There is evidence that children ages 5 to 17 are engaged in the production of cereal grains in El Salvador. According to the Government of El Salvador’s Multi-Purpose Household Survey of 2015, a working child is considered to be engaged in hazardous child labor if the child is performing work that is hazardous according to national legislation. The survey estimates that 123,259 children ages 5 to 17 perform hazardous child labor in El Salvador, including using dangerous tools, carrying heavy loads, working with chemicals, working long or night shifts, and being exposed to dust, smoke, or extreme heat or humidity. Approximately 40,675 of these children in hazardous child labor are engaged in the production of cereal grains.

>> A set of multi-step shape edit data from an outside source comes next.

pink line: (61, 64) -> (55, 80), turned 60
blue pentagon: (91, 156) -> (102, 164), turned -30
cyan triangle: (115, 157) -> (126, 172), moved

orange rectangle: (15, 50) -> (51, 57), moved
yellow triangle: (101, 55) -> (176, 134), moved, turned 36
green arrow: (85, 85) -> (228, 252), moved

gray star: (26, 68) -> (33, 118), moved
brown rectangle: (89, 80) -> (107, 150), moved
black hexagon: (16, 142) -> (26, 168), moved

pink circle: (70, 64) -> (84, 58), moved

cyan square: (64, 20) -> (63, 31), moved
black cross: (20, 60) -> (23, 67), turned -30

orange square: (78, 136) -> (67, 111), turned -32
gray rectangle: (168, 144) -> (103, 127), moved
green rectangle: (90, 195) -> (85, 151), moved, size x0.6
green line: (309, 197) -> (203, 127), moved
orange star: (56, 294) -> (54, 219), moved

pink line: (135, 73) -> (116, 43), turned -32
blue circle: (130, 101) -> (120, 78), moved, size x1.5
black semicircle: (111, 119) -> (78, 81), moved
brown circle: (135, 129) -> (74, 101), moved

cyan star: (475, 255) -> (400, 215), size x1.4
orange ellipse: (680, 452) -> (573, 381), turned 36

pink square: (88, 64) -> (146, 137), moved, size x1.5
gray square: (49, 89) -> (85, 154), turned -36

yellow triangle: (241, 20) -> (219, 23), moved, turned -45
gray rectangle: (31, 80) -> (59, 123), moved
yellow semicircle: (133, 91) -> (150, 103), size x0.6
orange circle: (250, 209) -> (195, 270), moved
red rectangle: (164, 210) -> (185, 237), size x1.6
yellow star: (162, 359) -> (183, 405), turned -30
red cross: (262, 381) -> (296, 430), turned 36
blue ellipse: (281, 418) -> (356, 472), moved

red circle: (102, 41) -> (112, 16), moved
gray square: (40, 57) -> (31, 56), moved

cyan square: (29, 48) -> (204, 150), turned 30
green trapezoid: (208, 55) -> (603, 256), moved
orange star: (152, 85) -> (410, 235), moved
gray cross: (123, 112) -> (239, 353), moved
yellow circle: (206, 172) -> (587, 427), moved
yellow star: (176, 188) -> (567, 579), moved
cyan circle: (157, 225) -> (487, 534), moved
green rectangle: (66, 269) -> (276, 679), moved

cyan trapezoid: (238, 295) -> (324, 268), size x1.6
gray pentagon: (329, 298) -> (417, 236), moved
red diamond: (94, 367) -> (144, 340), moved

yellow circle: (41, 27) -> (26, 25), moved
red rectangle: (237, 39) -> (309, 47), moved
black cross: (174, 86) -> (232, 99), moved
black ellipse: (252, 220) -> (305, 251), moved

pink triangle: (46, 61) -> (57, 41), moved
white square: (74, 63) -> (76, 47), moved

The release of this survey demonstrates the Government of El Salvador’s commitment to addressing child labor and its acknowledgement that data collection is vital to the design and implementation of sound policies and programs.
|Brazil||Child Labor, Forced Labor|
There are reports that men and women are forced to work in the production of chile peppers in Mexico. According to media reports, NGOs, and the U.S. Department of State, there are hundreds of forced labor victims working to produce chile peppers. Many of these victims report being recruited by middlemen, called enganchadores, that lie to workers about the nature and conditions of the work, wages, hours, and quality of living conditions. Sources report that cases of forced labor in chile peppers production predominantly occurs in small and medium holder farms and have been found in states such as Baja California, Chihuahua, Jalisco, and San Luis Potosi. According to available reports, indigenous farmworkers from impoverished regions of central and southern Mexico are particularly vulnerable to forced labor in the agricultural sector due to low education levels, linguistic barriers, and discrimination. Once on the farms, some men and women work up to 15 hours per day under the threat of dismissal and receive subminimum wage payments or no payment at all. There are reports of some workers being threatened with physical violence or physically abused for leaving their jobs. Workers also report finding themselves in overcrowded and unsanitary housing facilities with no access to potable water, latrines, electricity, and medical care. Some workers face growing indebtedness to company stores that often inflate the prices of their goods, forcing workers to purchase provisions on credit and limiting their ability to leave the farms.